TASK GOAL:
Set down each record that follows exactly. Drop the images.

#### EXERCISE MATERIALS

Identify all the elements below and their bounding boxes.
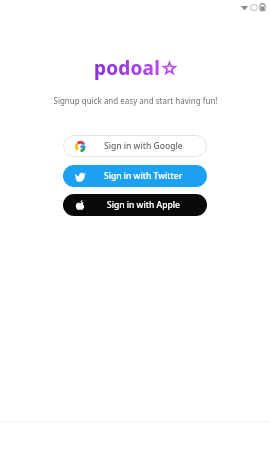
staticText: Signup quick and easy and start having f… bbox=[53, 95, 218, 106]
other: Google bbox=[75, 141, 86, 152]
staticText: Sign in with Google bbox=[104, 140, 183, 152]
other: Apple bbox=[75, 200, 85, 210]
staticText: podoal bbox=[94, 55, 161, 81]
staticText: Sign in with Twitter bbox=[104, 170, 183, 182]
other: Twitter bbox=[75, 171, 86, 182]
button[interactable]: Google bbox=[63, 135, 207, 157]
staticText: Sign in with Apple bbox=[107, 199, 180, 211]
button[interactable]: Apple bbox=[63, 194, 207, 216]
button[interactable]: Twitter bbox=[63, 165, 207, 187]
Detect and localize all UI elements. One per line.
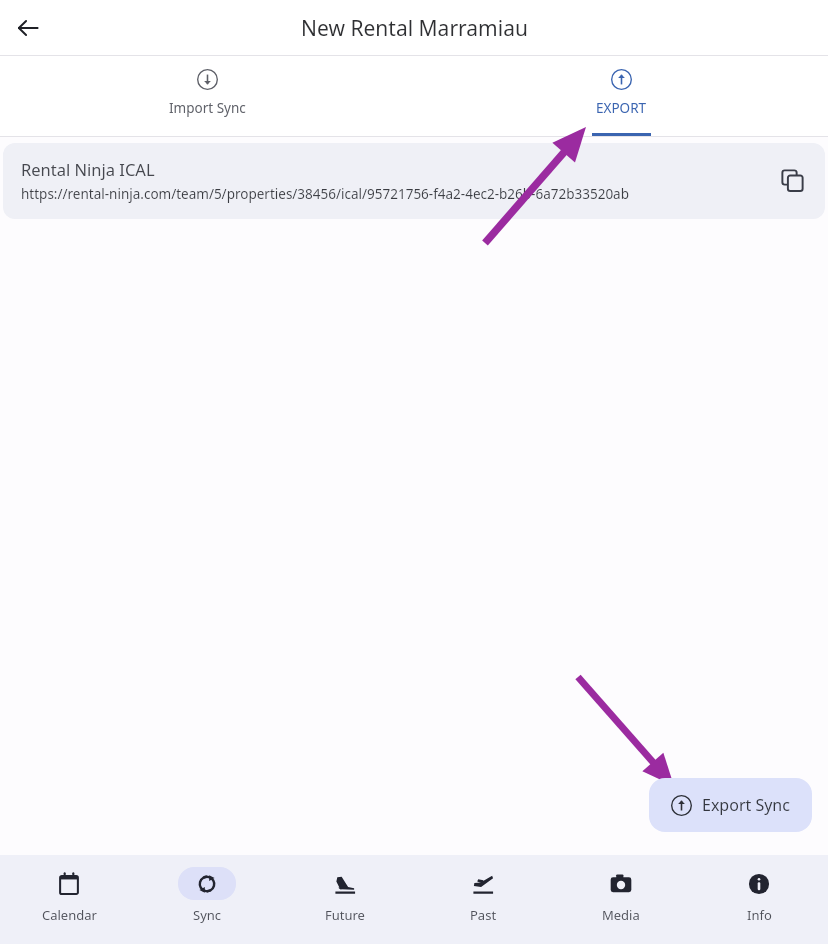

########

WRITTEN REPLY:
Identify all the elements below and their bounding boxes.
staticText: Signup quick and easy and start having f… bbox=[53, 95, 218, 106]
other: Google bbox=[75, 141, 86, 152]
staticText: Sign in with Google bbox=[104, 140, 183, 152]
other: Apple bbox=[75, 200, 85, 210]
staticText: podoal bbox=[94, 55, 161, 81]
staticText: Sign in with Twitter bbox=[104, 170, 183, 182]
other: Twitter bbox=[75, 171, 86, 182]
button[interactable]: Google bbox=[63, 135, 207, 157]
staticText: Sign in with Apple bbox=[107, 199, 180, 211]
button[interactable]: Apple bbox=[63, 194, 207, 216]
button[interactable]: Twitter bbox=[63, 165, 207, 187]
Detect and localize all UI elements. One per line.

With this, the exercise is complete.